More appropriately, ask CHA2DS2-VASc, the latest iteration in scoring for stroke risk assessment that will be important to know if you hold a medical certificate and have a history of AFIB (Atrial Fibrillation) not related to heart valve pathology, or other risk factors for stroke, or “cerebrovascular accident.” This new scoring system expands on the previous CHADS2 score by including additional common stroke risk factors.
CHA2DS2-VASc assigns points for specific medical history and risk factors that helps your physician (and the FAA!) to minimize your risk for a potentially incapacitation event and to maximize your likelihood for being issued a medical certificate. In this game, though, the higher the score the higher the risk!
The FAA uses the CHA2DS2-VASc system when evaluating pilots who have a history of AFIB and are using some form of anticoagulants. Keep in mind that anticoagulation can include a daily 81 mg. baby aspirin, but under the scoring system, aspirin alone may not be sufficient for medical certification purposes.

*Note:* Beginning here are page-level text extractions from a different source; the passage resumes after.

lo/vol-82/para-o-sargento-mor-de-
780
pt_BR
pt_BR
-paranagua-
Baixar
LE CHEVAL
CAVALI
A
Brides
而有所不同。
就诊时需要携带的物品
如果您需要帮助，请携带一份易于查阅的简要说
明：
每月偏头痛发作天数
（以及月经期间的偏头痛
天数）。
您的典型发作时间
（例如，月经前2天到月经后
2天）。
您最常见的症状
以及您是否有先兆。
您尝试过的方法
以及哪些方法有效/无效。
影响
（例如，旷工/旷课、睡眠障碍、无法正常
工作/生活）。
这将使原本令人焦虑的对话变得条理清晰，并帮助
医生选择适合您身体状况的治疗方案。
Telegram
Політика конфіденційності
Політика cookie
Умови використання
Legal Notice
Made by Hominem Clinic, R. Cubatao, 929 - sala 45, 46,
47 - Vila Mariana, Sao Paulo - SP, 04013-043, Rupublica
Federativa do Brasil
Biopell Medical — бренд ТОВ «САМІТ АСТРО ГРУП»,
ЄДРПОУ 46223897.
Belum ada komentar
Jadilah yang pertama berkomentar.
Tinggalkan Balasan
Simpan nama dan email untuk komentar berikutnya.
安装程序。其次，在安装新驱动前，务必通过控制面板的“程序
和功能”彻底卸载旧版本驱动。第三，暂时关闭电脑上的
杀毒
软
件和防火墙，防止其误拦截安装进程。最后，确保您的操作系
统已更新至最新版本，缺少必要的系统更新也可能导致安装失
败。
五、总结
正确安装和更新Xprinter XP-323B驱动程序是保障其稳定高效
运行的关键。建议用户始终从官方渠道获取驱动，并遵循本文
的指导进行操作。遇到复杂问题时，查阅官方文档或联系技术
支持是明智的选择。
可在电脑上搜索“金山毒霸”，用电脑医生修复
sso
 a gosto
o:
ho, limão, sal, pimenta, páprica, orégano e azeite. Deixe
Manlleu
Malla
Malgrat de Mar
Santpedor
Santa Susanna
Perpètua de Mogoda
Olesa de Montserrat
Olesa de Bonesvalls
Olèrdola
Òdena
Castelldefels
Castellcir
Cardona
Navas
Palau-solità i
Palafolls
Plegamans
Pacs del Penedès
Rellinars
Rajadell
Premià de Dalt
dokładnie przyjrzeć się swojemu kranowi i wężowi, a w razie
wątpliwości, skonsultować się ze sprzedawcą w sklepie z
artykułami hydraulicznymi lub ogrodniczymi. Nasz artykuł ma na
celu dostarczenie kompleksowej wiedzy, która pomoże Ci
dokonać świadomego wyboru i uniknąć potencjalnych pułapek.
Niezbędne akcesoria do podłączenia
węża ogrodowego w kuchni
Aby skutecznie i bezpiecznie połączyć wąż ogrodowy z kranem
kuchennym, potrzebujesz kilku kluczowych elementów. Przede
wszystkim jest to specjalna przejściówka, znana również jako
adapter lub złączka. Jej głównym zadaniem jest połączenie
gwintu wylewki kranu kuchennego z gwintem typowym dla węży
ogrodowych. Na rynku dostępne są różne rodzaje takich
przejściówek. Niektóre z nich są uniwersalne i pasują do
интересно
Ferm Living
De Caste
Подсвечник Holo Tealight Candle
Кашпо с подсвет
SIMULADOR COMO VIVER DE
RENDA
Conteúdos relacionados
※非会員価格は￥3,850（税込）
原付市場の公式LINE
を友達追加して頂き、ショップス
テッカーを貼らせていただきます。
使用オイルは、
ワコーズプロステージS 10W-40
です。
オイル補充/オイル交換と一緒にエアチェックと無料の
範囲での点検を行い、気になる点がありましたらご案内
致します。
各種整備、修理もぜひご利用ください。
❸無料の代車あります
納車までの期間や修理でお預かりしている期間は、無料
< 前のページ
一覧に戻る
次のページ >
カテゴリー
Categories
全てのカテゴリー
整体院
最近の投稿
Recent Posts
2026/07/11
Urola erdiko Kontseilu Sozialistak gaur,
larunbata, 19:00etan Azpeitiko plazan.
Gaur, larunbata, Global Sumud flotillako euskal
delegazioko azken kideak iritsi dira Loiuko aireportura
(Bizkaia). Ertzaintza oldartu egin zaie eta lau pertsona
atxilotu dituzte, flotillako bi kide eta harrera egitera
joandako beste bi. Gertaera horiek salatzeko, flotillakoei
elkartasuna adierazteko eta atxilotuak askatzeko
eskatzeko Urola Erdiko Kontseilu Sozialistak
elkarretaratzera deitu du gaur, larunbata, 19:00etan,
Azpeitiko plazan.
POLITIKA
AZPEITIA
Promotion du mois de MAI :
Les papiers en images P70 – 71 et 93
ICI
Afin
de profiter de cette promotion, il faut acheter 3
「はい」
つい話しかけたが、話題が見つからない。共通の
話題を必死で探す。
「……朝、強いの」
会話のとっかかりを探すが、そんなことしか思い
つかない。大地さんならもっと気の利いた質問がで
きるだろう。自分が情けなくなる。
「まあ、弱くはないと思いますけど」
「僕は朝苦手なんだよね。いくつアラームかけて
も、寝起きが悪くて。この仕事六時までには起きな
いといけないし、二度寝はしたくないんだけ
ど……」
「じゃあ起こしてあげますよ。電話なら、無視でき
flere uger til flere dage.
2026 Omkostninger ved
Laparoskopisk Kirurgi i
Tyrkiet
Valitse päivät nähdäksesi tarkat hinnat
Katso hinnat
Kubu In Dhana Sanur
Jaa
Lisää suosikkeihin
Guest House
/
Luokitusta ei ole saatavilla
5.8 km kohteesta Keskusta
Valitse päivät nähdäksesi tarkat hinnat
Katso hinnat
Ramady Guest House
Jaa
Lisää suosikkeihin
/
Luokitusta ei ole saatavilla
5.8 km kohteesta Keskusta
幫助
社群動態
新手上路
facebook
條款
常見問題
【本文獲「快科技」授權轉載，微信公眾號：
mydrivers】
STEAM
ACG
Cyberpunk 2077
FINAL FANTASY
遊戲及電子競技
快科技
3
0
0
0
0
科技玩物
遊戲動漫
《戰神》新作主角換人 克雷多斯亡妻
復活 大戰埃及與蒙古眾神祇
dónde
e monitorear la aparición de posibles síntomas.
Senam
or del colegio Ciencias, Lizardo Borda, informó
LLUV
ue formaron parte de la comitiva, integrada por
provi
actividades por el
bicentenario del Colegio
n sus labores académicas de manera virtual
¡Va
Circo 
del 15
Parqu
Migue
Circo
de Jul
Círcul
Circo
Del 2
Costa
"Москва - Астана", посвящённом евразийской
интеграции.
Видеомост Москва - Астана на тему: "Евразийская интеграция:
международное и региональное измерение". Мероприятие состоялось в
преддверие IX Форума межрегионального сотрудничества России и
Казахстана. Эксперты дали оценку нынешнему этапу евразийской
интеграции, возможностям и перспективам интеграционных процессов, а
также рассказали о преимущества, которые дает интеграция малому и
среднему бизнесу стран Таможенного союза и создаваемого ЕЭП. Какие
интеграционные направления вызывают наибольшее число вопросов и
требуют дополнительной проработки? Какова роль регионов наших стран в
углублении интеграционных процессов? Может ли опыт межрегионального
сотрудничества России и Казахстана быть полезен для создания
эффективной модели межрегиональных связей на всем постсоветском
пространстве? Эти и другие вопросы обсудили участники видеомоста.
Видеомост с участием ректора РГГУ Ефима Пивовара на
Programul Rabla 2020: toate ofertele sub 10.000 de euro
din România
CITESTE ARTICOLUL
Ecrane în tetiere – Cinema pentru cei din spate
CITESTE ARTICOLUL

The FAA allows warfarin (Coumadin), an anticoagulant that has been around for decades, but use of warfarin does require period blood tests, International Normalized Ratios (INRs), that should be in the range of 2.0-3.0 for good control. Other medications that don’t require INR monitoring are Eliquis (apixaban), Pradaxa (dabigatran), and Xarelto (rivaroxaban).
AFIB is a very common arrhythmia in the aging population, but good control demonstrated by cardiac testing can get you a special issuance medical certificate for operations that require a medical.